The Last Post Ceremony commemorating the service of (5293) Lance Corporal Herbert Gordon Akhurst, 20th Infantry Battalion AIF, Second World War.

Accession Number AWM2021.1.1.63
Collection type Film
Object type Last Post film
Physical description 16:9
Maker Australian War Memorial
Place made Australia: Australian Capital Territory, Canberra, Campbell
Date made 4 March 2021
Access Open
Conflict First World War, 1914-1918
Copyright Item copyright: © Australian War Memorial
Creative Commons License This item is licensed under CC BY-NC
Copying Provisions Copy provided for personal non-commercial use

The Last Post Ceremony is presented in the Commemorative area of the Australian War Memorial each day. The ceremony commemorates more than 102,000 Australians who have given their lives in war and other operations and whose names are recorded on the Roll of Honour. At each ceremony the story behind one of the names on the Roll of Honour is told. Hosted by Craig Berelle, the story for this day was on (5293) Lance Corporal Herbert Gordon Akhurst, 20th Infantry Battalion AIF, First World War.

Speech transcript

5293 Lance Corporal Herbert Gordon Akhurst, 20th Infantry Battalion AIF
KIA 25th March 1917

Today we remember and pay tribute to Lance Corporal Herbert Gordon Akhurst.

Herbert Akhurst was born in 1893 in the Sydney suburb of Balmain, the son of newspaper printer Thomas Akhurst and his wife Emilie. One of five children, he received his education at Annandale Superior Public School, and served in the Sydney Irish Rifles for a year on completion of his schooling. When war broke out in 1914 he was employed as an accountant in Sydney.

Akhurst was 22 years old when he enlisted in the Australian Imperial Force on 18 August 1915. After enlisting, Akhurst studied at Duntroon for a year, emerging as a sergeant before embarking with the 20th Battalion from Sydney on board the troopship Wiltshire in August 1916.

Akhurst arrived in England in late 1916 and spent time training. He reverted to the rank of private before leaving for France in December that year. He joined his unit in January 1917 and was stationed around Albert in the Somme region of Northern France. Throughout February the 20th Battalion served in the front lines. Akhurst was promoted to lance corporal and had his first taste of life in the trenches. He wrote home to his parents to describe his experiences, saying:

“I was with my sergeant at the water pump in a certain village. We were talking to the cook and I took a parcel from him. We only walked about three yards away from him when a shell lobbed in between us. The force of it blew my tin hat off and knocked the sergeant over … the cook was wounded in three or four places and I had blood on my face … Well you would have thought Fritz had seen us because all the way down that street he followed us with shells. You can bet we didn’t dawdle on the way! Then about three days after there were four of us sitting in a dug out at about 2 o’clock in the afternoon when without any warning it fell in on us. Fritz had dropped a big shell on top of us!”

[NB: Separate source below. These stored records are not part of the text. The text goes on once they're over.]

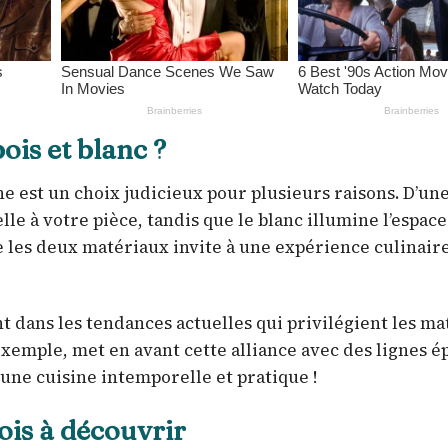
ois et blanc ?
e est un choix judicieux pour plusieurs raisons. D’une
e à votre pièce, tandis que le blanc illumine l’espace
e les deux matériaux invite à une expérience culinair
nt dans les tendances actuelles qui privilégient les m
exemple, met en avant cette alliance avec des lignes é
une cuisine intemporelle et pratique !
bois à découvrir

In March, Akhurst’s unit fought during the German retreat to the Hindenburg Line. Having taken the French village of Bapaume during the retreat, the allies set up battalion headquarters in the old Bapaume town hall. Akhurst took an administrative position working behind the lines as a clerk.

Before the retreat, the enemy had set a series of traps in anticipation of the allied advance. Deep in the cellars of the town hall the Germans had placed an explosive device attached to a wire slowly corroding in acid. Akhurst was billeted in the cellars of the town hall where he wrote a letter to his parents on 23 March, describing his wartime experience.

Just two days later, the wire snapped, detonating the bomb in the cellar, obliterating the building and killing 26 men. Among the dead was 24-year-old Lance Corporal Herbert Akhurst.

Akhurst’s comrade Private Penfold, who was in Bapaume the following day, described the remains of the town hall as “a heap of bricks”.

Working parties attempted to recover the bodies of those killed in the explosion for at least five days.

Lance Corporal Akhurst’s remains were laid to rest, but were lost during subsequent fighting in the region. Today, he is commemorated on the Australian memorial at Villers-Bretonneux.

His name is listed on the Roll of Honour on my right, among almost 62,000 Australians who died while serving in the First World War.

This is but one of the many stories of service and sacrifice told here at the Australian War Memorial. We now remember Lance Corporal Herbert Gordon Akhurst who gave his life for us, for our freedoms, and in the hope of a better world.